A new, sensitive and fast method for the simultaneous determination of pyrazinamide, isoniazid, streptomycin, ethambutol, and rifampicin in human plasma was developed and validated. The method required only 100 μL of plasma and one step for sample preparation by protein precipitation. The drugs were separated by using a hydrophilic interaction liquid chromatography (HILIC) column. The mobile phase was methanol and water (0.1 % formic acid and 5 mM ammonium acetate, pH 3.0 ± 0.1) in a ratio of 65:35 (v/v), which was eluted at an isocratic flow rate of 0.5 mL/min. Tandem mass spectrometry was performed with a triple-quadrupole tandem mass spectrometer. By use of the HILIC column, the detection was free of ion-pair reagents in the mobile phase, with no significant matrix effects. The total run time was less than 2 min for each sample. The method was validated by evaluating its selectivity, sensitivity, linearity, accuracy, and precision according to US Food and Drug Administration guidelines. The lower limit of quantification was 4.0 ng/mL for pyrazinamide, isoniazid, and rifampicin, 0.5 ng/mL for ethambutol, and 10.0 ng/mL for streptomycin. The intraday precision and interday precision were less than 9 %, with the accuracy ranging between −9.3 and 7.3 %. The method was successfully applied to therapeutic drug monitoring of 33 patients with tuberculosis after administration of standard antituberculosis drugs. The method has been proved to meet the high-throughput requirements in therapeutic drug monitoring.

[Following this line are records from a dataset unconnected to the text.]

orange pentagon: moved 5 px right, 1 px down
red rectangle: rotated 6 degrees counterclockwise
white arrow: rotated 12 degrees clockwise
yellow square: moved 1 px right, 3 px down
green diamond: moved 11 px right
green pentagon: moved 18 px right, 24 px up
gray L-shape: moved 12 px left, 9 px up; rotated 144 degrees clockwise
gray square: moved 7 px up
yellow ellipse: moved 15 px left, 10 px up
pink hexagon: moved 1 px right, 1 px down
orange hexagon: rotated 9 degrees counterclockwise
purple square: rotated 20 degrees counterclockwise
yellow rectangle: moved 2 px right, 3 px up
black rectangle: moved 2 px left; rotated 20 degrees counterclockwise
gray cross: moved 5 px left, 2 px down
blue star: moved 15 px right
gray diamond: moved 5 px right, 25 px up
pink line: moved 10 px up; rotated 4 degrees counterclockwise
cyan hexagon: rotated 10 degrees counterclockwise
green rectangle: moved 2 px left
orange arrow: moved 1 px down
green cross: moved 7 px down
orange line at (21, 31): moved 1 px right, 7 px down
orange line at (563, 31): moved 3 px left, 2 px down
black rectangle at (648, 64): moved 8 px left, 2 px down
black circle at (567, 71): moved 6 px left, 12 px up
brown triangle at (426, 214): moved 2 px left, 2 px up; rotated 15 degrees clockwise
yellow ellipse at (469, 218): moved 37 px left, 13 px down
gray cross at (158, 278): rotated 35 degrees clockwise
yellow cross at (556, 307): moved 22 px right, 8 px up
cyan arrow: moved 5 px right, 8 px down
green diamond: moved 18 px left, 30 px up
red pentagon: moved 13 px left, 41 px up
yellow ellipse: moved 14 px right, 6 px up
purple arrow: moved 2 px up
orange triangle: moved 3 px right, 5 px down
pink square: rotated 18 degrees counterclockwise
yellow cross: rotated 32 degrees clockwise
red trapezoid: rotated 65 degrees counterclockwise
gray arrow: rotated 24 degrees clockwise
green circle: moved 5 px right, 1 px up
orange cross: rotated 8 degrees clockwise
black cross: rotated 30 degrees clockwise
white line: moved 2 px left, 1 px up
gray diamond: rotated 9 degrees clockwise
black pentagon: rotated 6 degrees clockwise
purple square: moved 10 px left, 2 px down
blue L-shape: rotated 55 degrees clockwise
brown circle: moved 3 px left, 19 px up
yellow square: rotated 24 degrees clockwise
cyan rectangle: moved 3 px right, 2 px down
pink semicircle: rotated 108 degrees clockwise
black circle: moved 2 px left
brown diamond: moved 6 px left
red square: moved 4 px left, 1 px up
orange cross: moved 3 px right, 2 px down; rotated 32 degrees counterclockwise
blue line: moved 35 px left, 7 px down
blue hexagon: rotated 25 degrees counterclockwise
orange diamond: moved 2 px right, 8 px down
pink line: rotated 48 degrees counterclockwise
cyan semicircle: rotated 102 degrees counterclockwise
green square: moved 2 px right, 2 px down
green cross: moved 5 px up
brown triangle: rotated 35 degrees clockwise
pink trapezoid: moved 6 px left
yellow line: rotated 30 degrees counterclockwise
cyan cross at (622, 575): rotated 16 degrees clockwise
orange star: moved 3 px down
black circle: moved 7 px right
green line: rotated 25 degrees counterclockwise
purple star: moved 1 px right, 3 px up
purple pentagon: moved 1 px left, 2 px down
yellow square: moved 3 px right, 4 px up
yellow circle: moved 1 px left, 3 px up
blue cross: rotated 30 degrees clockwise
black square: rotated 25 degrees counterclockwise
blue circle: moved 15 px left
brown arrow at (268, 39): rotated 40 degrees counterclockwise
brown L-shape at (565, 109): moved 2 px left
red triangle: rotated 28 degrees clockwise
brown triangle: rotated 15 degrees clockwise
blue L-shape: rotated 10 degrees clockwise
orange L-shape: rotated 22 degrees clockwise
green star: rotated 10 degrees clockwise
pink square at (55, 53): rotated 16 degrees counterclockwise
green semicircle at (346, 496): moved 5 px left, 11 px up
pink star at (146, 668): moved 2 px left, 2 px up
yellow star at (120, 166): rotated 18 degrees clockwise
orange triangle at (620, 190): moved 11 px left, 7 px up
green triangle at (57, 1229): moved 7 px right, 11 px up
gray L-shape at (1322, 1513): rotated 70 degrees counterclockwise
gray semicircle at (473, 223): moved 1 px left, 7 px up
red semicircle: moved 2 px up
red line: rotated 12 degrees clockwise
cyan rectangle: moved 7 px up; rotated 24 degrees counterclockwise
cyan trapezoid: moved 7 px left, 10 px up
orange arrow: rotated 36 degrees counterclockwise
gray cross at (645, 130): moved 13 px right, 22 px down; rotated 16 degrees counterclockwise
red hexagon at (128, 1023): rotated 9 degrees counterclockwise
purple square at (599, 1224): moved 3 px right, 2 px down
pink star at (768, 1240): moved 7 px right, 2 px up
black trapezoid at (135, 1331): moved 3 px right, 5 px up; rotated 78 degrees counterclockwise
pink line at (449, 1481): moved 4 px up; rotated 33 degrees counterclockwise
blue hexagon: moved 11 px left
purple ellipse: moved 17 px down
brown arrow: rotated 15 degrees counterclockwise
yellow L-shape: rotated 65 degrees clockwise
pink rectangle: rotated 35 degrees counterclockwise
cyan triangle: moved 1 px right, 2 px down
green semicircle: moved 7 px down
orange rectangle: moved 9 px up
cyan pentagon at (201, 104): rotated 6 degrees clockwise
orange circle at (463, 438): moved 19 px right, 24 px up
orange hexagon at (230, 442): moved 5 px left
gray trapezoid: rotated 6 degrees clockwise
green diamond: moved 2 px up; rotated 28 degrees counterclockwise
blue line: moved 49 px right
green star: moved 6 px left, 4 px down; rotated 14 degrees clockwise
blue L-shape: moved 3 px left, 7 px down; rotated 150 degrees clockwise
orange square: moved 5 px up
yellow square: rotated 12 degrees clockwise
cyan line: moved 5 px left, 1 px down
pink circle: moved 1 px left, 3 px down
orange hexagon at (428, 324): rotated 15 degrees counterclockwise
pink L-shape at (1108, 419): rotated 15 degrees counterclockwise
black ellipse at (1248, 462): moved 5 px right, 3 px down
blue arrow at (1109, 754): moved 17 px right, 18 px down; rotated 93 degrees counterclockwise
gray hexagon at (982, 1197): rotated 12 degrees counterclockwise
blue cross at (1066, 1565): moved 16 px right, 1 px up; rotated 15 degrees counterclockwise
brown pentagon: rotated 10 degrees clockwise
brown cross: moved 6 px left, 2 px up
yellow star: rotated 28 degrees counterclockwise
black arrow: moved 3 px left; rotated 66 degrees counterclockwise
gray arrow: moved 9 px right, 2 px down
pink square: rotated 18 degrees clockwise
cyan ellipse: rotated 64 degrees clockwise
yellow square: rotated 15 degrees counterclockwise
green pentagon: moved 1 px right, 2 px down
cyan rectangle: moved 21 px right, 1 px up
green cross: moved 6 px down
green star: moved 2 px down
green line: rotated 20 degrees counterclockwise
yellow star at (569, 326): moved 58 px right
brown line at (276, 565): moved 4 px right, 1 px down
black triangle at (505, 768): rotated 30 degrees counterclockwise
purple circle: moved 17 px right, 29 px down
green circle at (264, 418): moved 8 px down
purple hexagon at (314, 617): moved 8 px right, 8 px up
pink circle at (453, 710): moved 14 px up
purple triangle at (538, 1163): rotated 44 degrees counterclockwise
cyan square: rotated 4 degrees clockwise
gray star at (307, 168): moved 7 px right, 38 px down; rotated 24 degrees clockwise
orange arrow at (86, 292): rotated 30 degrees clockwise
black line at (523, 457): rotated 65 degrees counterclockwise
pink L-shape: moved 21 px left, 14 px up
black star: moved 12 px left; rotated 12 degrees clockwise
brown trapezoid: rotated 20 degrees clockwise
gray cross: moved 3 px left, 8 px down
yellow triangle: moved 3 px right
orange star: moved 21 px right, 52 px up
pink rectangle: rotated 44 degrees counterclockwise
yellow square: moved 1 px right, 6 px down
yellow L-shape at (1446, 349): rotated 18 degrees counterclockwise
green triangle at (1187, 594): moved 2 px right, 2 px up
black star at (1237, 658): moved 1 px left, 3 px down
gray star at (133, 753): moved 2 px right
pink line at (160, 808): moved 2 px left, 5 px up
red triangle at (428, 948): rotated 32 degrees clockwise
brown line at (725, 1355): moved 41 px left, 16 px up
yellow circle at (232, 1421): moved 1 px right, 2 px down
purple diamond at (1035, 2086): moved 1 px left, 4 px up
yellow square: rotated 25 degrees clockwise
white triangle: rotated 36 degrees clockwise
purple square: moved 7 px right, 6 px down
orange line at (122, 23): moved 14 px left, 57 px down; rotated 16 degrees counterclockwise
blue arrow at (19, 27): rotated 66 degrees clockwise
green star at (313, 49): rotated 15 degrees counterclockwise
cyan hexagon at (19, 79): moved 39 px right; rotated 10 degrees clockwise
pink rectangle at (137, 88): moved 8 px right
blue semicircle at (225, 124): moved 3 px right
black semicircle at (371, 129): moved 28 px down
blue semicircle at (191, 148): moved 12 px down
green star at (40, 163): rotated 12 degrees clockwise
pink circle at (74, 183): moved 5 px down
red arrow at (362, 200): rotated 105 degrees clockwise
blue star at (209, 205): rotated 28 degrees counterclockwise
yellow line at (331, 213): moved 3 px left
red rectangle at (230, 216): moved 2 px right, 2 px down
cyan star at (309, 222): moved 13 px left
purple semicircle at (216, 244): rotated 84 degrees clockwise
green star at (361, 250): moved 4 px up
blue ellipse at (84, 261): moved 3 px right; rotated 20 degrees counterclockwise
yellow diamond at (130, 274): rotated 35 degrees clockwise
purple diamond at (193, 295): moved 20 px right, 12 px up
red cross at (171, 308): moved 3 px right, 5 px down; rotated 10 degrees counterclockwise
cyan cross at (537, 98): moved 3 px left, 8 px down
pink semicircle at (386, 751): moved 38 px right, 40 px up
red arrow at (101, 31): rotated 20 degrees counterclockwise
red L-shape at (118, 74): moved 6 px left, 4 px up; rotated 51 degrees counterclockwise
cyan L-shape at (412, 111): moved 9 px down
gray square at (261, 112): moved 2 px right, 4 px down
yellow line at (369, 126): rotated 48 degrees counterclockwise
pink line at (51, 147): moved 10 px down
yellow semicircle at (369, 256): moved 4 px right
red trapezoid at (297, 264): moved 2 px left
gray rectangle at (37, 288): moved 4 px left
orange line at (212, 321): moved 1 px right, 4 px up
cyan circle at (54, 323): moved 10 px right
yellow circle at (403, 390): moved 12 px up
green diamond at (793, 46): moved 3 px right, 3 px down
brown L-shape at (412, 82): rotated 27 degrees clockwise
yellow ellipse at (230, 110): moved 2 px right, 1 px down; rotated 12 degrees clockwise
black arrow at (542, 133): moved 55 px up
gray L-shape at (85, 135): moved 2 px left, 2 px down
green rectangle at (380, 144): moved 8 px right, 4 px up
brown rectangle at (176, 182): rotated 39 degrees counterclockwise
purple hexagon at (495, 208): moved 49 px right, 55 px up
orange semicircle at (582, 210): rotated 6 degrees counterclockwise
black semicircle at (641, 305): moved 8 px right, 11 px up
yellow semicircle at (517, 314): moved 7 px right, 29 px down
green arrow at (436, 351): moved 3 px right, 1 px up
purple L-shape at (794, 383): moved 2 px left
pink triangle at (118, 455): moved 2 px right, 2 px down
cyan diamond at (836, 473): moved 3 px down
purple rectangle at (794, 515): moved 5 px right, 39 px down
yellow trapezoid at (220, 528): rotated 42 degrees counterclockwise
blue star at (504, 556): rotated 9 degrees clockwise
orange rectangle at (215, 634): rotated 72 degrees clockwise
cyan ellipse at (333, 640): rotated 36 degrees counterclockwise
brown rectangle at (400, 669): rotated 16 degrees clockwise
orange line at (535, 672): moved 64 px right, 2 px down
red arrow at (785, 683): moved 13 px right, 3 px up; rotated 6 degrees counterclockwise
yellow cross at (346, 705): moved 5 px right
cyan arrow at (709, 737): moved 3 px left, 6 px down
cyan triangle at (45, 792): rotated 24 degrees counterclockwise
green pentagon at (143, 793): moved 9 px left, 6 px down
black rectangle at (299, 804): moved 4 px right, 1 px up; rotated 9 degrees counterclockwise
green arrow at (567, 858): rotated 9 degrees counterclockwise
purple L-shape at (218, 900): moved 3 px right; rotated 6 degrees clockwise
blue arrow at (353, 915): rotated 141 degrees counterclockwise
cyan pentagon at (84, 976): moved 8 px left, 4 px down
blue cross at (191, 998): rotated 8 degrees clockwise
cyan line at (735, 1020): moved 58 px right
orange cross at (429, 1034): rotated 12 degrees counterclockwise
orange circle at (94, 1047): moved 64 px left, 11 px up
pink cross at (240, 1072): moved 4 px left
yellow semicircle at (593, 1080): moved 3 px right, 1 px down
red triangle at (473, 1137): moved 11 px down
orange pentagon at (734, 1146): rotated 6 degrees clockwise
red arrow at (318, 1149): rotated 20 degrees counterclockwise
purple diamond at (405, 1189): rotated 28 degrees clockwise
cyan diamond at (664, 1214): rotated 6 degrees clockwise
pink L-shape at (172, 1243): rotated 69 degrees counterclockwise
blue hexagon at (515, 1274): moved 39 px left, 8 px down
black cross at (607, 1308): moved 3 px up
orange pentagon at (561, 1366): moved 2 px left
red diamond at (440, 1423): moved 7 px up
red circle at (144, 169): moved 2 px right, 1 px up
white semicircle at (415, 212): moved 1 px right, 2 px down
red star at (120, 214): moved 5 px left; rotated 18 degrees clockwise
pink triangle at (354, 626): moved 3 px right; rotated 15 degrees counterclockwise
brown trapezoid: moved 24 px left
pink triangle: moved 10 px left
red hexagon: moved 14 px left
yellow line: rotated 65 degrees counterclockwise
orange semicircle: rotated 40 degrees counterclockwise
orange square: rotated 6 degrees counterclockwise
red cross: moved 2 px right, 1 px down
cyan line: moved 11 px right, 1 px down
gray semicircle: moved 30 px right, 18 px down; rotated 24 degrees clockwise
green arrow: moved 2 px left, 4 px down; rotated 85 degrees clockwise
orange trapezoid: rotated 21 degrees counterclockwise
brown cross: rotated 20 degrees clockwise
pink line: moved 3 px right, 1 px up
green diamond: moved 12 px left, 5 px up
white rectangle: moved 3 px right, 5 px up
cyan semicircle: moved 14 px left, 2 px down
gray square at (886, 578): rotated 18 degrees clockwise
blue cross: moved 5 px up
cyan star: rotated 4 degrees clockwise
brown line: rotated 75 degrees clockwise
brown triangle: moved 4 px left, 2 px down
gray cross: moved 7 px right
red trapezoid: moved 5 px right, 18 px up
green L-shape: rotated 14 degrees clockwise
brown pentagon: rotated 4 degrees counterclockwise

Scatter plots of 2-h plasma drug concentration of patients after receiving a standard medication. (The lower line and the upper line represent the low and high levels of the expected plasma concentrations of the antituberculosis drugs in tuberculosis patients. Open triangles female, age 0–20 years; closed triangles male, age 0–20 years; open diamonds female, age 21–40 years; closed diamonds male, age 21–40 years; open squares female, age 41–60 years; closed squares male, age 41–60; open circles female, age 61–80 years; closed circles male, age 61–80 years)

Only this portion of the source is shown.